The talk, by marine archeologist Joseph W. Zarznyski, takes place at 2 p.m.
Zarznyski, a retired teacher living in Wilton and the former director of Bateaux Below, Inc., a not-for-profit corporation that studied shipwrecks in Lake George, will talk about Robert Bruce Inverarity who first studied the sunken boats.
The talk is based on a chapter in Zarznyski's new book "Ghost Fleet Awakened--Lake George's Sunken Bateaux of 1758."
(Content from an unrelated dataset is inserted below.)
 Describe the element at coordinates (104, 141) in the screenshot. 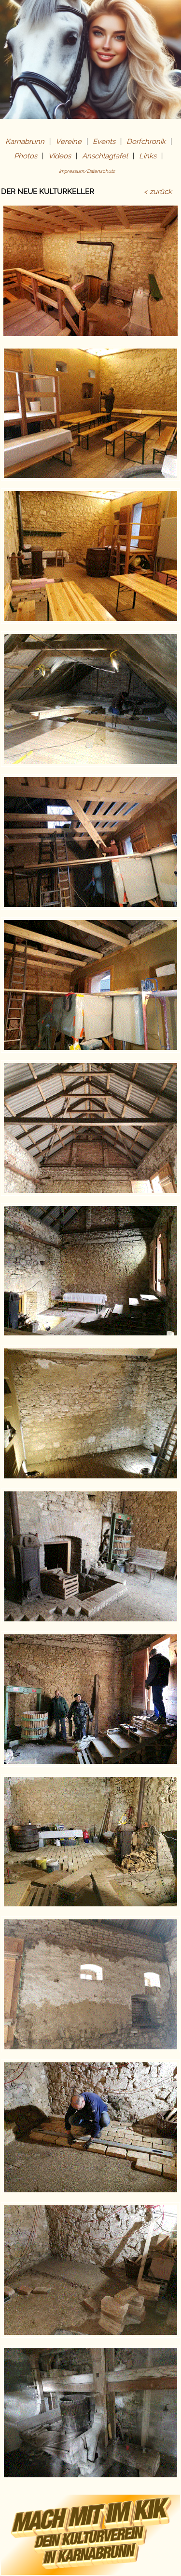

I see `Events` at that location.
Inverarity, who was born in 1909 and died in 1999, studied indigenous coastal tribes of the Pacific Northwest before becoming an illustrator and naval camouflage specialist for the U.S. Navy during World War II. He later was director of the Museum of International Folk Art in Santa Fe, New Mexico and then director of the Adirondack Museum in Blue Mountain Lake, New York, from 1954 to 1965.
While at the Adirondack Museum Inverarity spearheaded "Operation Bateaux" (1960-1965) at Lake George, one of the first professionally conducted underwater archaeological studies of shipwrecks in America. The project that studied British sunken vessels called bateaux from the French & Indian War.
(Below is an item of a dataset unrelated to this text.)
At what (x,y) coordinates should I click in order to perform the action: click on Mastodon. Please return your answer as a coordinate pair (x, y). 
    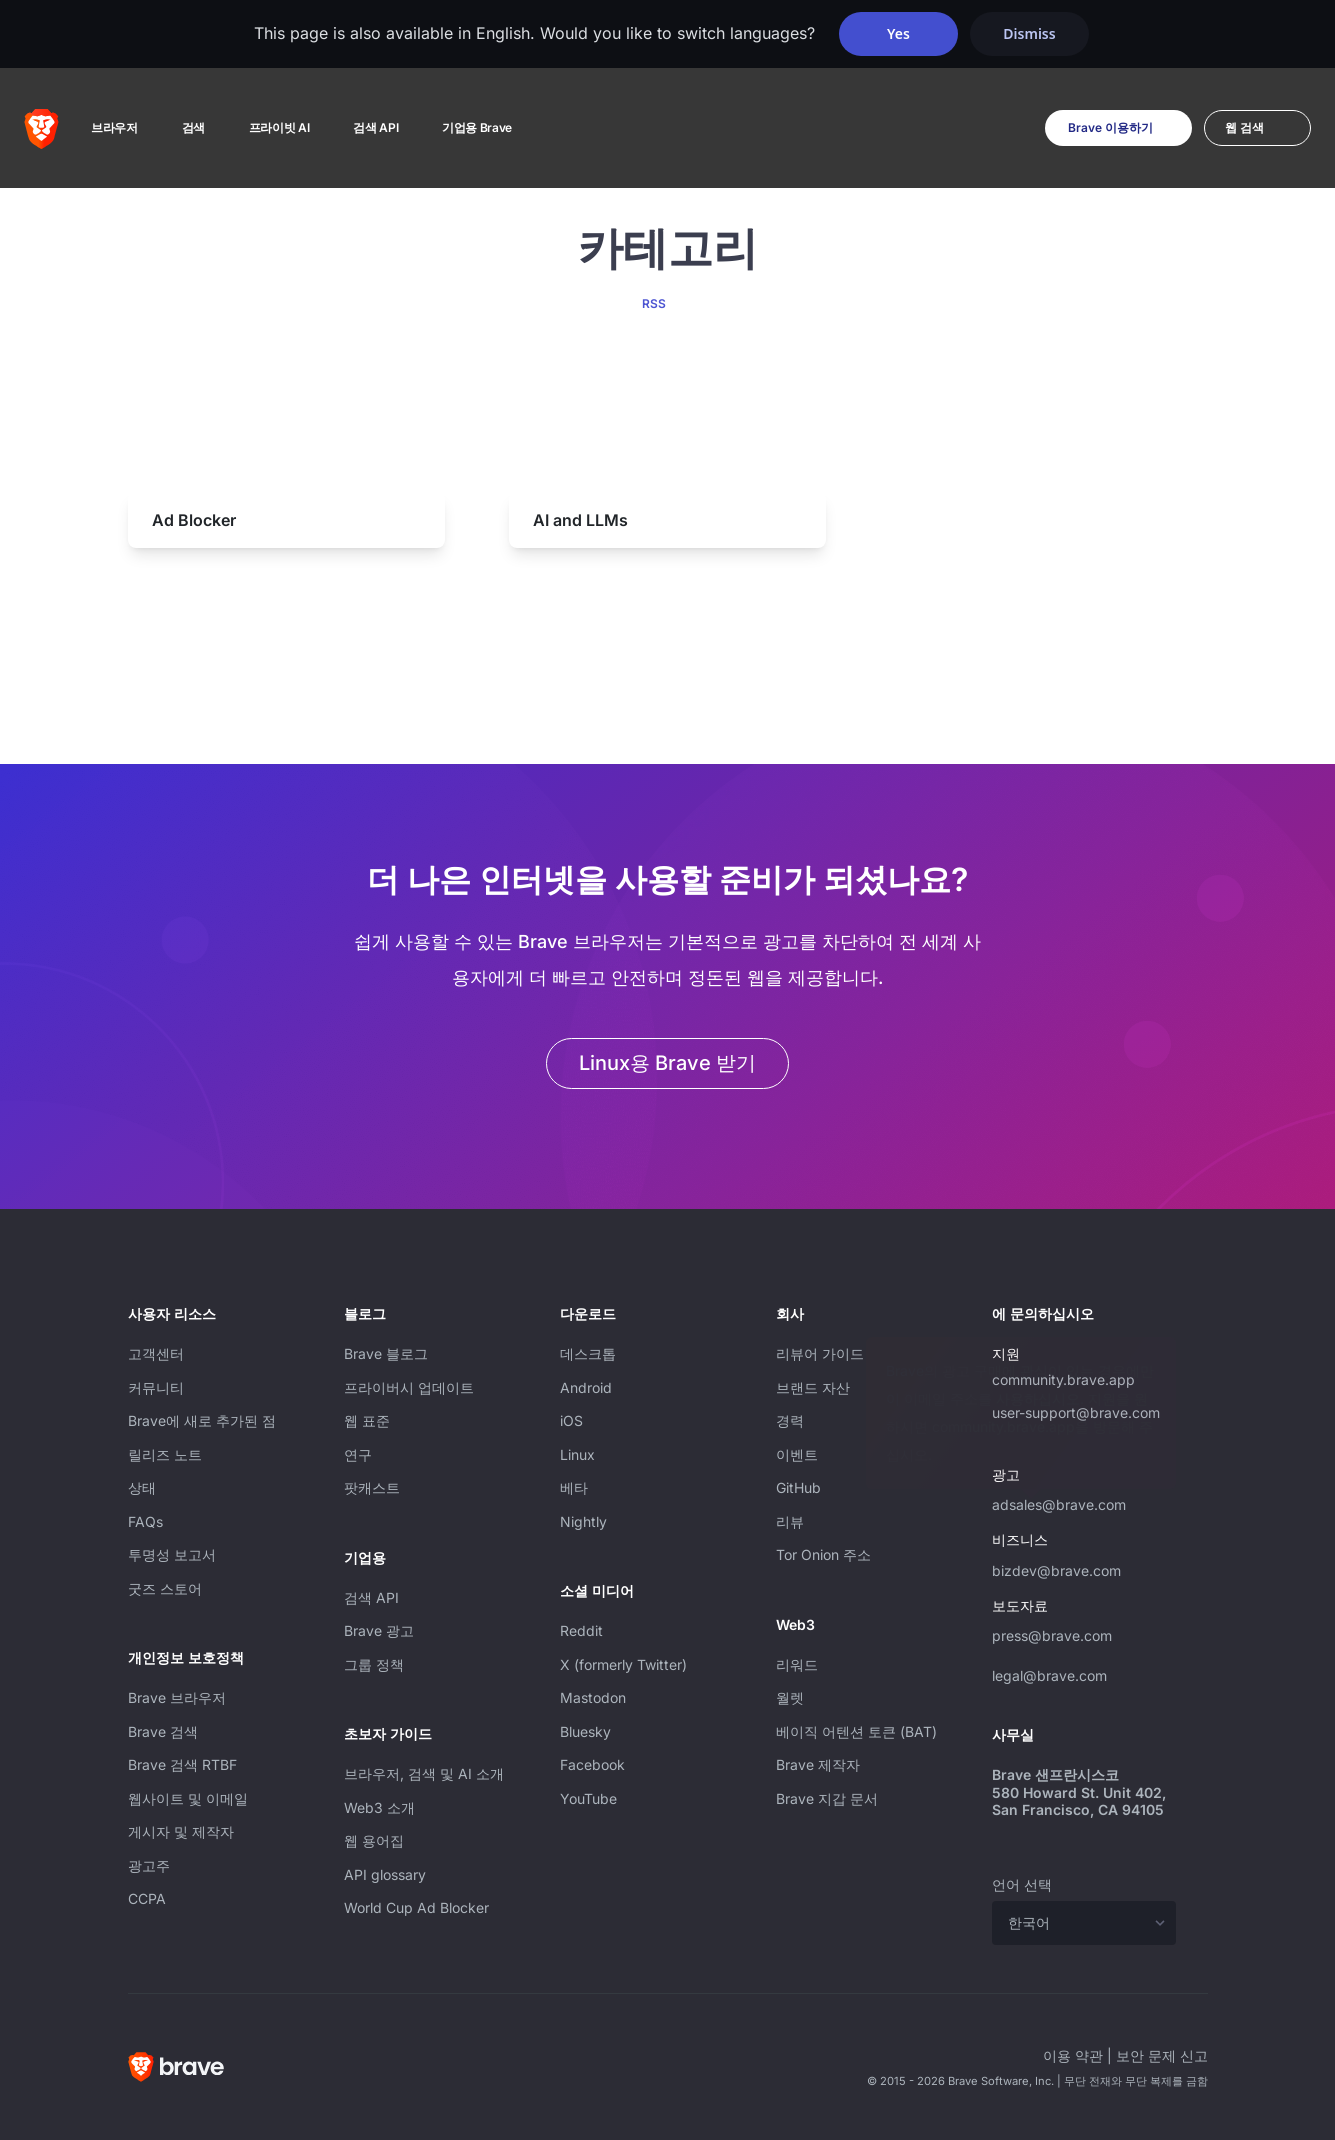
    Looking at the image, I should click on (593, 1697).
These colonial shipwrecks in, first found in 1960, were dubbed the "Ghost Fleet. Inverarity became the first maritime archaeologist to employ closed circuit television to help direct U.S. Navy and civilian divers in the recovery of a colonial bateau shipwreck at Lake George.
Over 260 boats, known by the French term bateau (bateaux is the plural), were sunk on purpose by the British Army in the fall of 1758. With winter coming and the lake freezing, the British wanted to store the boats for use in the spring of 1759. But storing them on the shore meant that they could be damaged by the weather and French raiders on snowshoes could burn them.
So the boats were purposely sunk to the bottom of the lake. In 1759 most of the purposely sunken boats were raised, but some were not. These were the boats found in 1960.
Copies of Zarznyski's new book, which outlines all of this history and the use of the boats during the period, will be available for purchase.
The New York State Military Museum is located at 61 Lake Avenue in Saratoga Springs. The talk is one of a series that are taking place on weekends in February and March.